> Your assignment: In the listing that follows, locate the line containing "info@escuelahosteleriasalamanca.es" and the line containing "cookies para almacenar". Retype exactly those two lines and every line between them, and nothing more.

::: Dataset content :::

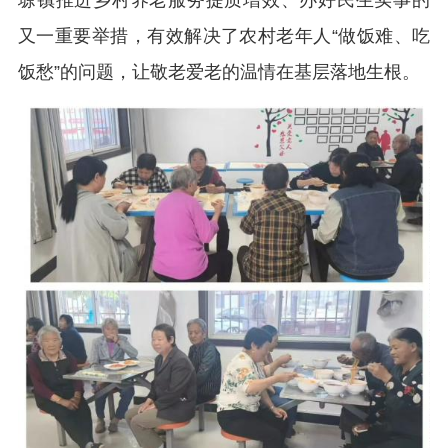
塬镇推进乡村养老服务提质增效、办好民生实事的
又一重要举措，有效解决了农村老年人“做饭难、吃
饭愁”的问题，让敬老爱老的温情在基层落地生根。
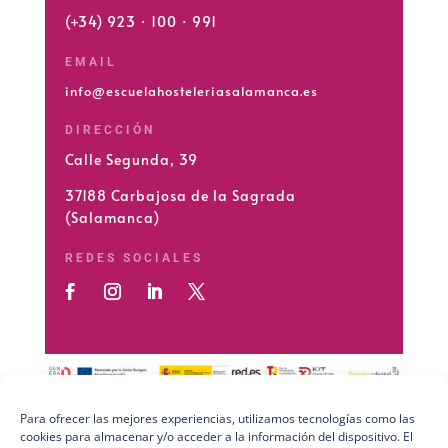
(+34) 923 · 100 · 991
EMAIL
info@escuelahosteleriasalamanca.es
DIRECCIÓN
Calle Segunda, 39
37188 Carbajosa de la Sagrada
(Salamanca)
REDES SOCIALES
Para ofrecer las mejores experiencias, utilizamos tecnologías como las
cookies para almacenar y/o acceder a la información del dispositivo. El
Preguntas Frecuentes (FAQs)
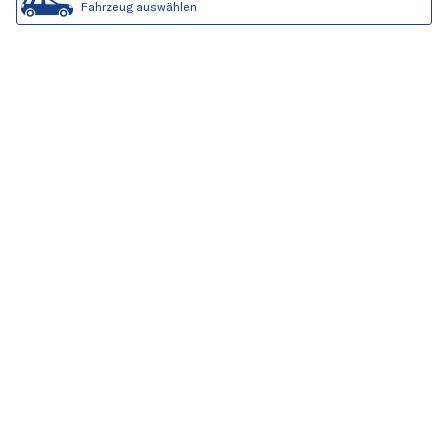
Fahrzeug auswählen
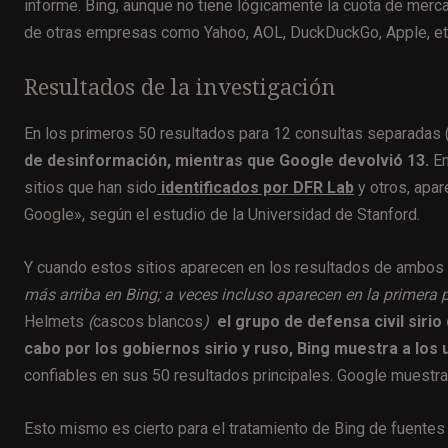
informe. Bing, aunque no tiene lógicamente la cuota de mer
de otras empresas como Yahoo, AOL, DuckDuckGo, Apple, et
Resultados de la investigación
En los primeros 50 resultados para 12 consultas separadas (
de desinformación, mientras que Google devolvió 13.
En
sitios que han sido
identificados por DFR Lab
y otros, apa
Google», según el estudio de la Universidad de Stanford.
Y cuando estos sitios aparecen en los resultados de ambos
más arriba en Bing; a veces incluso aparecen en la primera 
Helmets
(
cascos blancos
)
el grupo de defensa civil siri
cabo por los gobiernos sirio y ruso, Bing muestra a los
confiables en sus 50 resultados principales. Google muestra 
Esto mismo es cierto para el tratamiento de Bing de fuentes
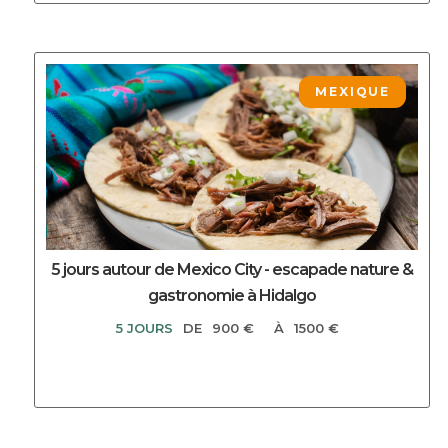
DECOUVRIR CE CIRCUIT
MEXIQUE
5 jours autour de Mexico City - escapade nature &
gastronomie à Hidalgo
5 JOURS
DE
900 €
À
1500 €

:::

> Response to the task:
info@escuelahosteleriasalamanca.es
DIRECCIÓN
Calle Segunda, 39
37188 Carbajosa de la Sagrada
(Salamanca)
REDES SOCIALES
Para ofrecer las mejores experiencias, utilizamos tecnologías como las
cookies para almacenar y/o acceder a la información del dispositivo. El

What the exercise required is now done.